Yes, employers have a duty of care to their workforce, but the burden is too great for them to carry alone.
Now is the time for businesses to encourage and support employees to take control of their own health and wellbeing.
What to eat and how much to exercise is, of course, down to the individual. Yet employers can provide the right tools and advice to make it easier for employees to follow a healthy lifestyle. The major incentive to get this right is that healthy employees are more likely to do well.
It’s easy to sound patronising when talking about health, and no employer wants to alienate their workforce by preaching at them.
Here are some practical ways businesses can help employees take control of their own health, while respecting privacy and personal boundaries:
- Fitness challenges: Make exercise fun and social by hosting a friendly competition, like a step challenge or miles run/cycled. You could offer to sponsor a group of employees undertaking a fitness challenge for charity or promote a local event like a fun run amongst staff.
- Sharing knowledge: Use your company’s internal communication channels to give employees access to reliable, fact-checked tips on leading a healthy lifestyle. There’s so much health advice out there – and often contradictory – that it can be useful to have everything in one place, coming from a trusted source.

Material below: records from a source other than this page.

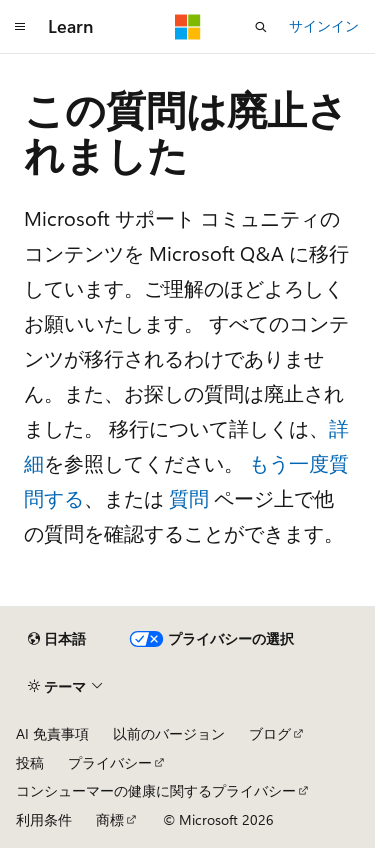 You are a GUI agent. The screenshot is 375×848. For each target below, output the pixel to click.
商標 (110, 819)
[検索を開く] (261, 27)
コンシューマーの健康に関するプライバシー (156, 790)
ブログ (270, 733)
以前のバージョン (169, 733)
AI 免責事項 (52, 733)
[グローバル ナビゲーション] (20, 27)
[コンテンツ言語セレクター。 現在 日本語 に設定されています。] (57, 639)
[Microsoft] (188, 27)
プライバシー (110, 762)
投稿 (30, 762)
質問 (189, 497)
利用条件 (44, 819)
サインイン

- Wearable tech: With technology benefit schemes, employees can save money on fitness trackers like Garmin and Fitbit. These can be really helpful in staying motivated and measuring progress towards personal fitness goals.
- Discounted gym membership: By offering employees money off a monthly membership, cost need not be an excuse to skip the gym.
- Setting a good example: As part of encouraging employees to get healthier, it’s important that you take a look at company culture around diet and exercise. If you don’t already, make sure that employees have access to healthy options at company catering facilities; perhaps even subsidising these to encourage good habits.
- Cycle to work: The UK’s cycle to work scheme enjoyed a 120% increase in the number of people joining it in June, according to data from the Cycle to Work Alliance. The government also recently removed the cap on the cost of buying a bicycle as part of the scheme to encourage uptake in e-bikes. Employees can save money on a new bike or cycling equipment using their employer’s Cycle to Work scheme. If you already have one, do some digging into take-up rates. Who’s using it at the moment? Are there groups of employees who don’t seem engaged with the idea of cycling to work? If so, what can you do to drive adoption?
The focus should be on providing support for people to take control of their own physical, social and mental wellbeing. This will help employees to live a healthier lifestyle and be a valuable asset to the business.